• [Work instruction]: What lines in the entries below contain the word "screenshot"? Copy all of them.

• [Records for the task]:
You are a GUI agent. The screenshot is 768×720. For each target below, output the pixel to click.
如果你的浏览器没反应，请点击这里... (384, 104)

---

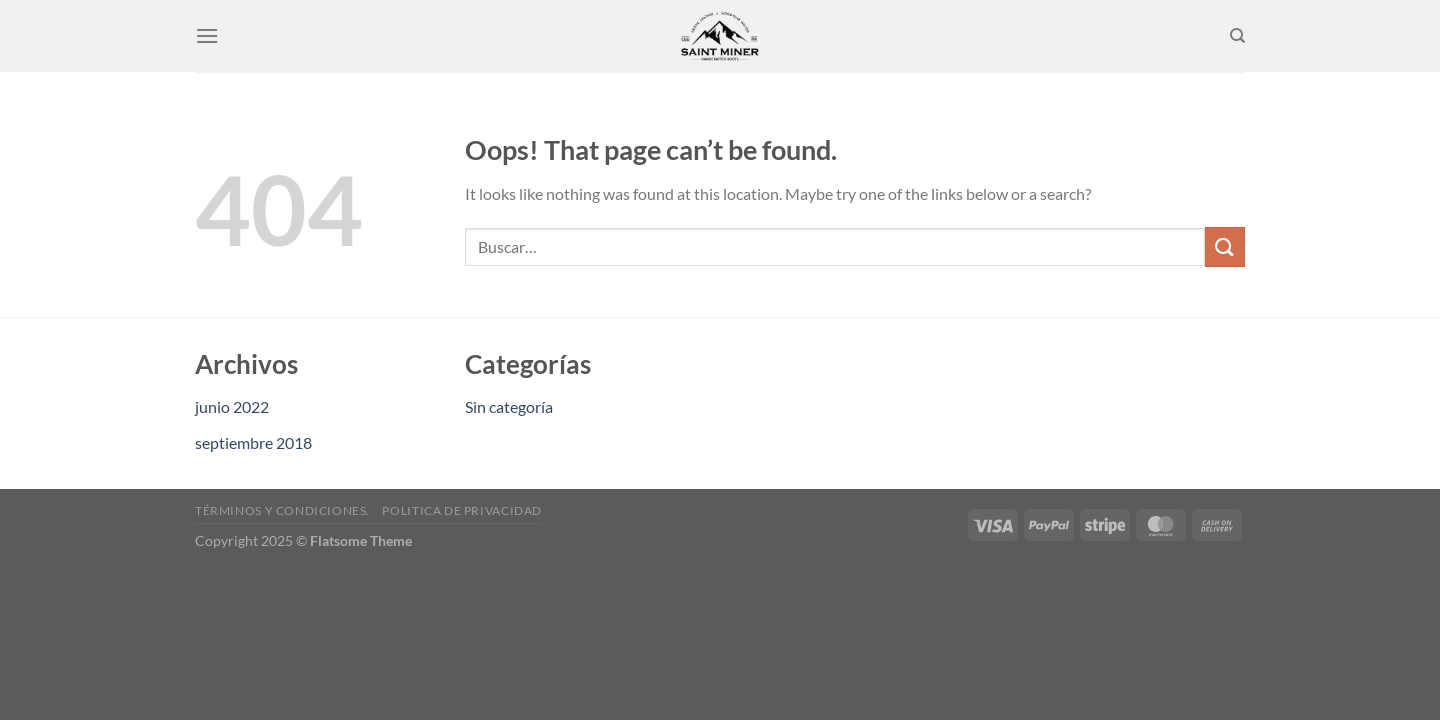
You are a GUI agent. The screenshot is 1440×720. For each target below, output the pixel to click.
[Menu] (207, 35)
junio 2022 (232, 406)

• [Solved problem]:
You are a GUI agent. The screenshot is 768×720. For each target below, output the pixel to click.
You are a GUI agent. The screenshot is 1440×720. For each target below, output the pixel to click.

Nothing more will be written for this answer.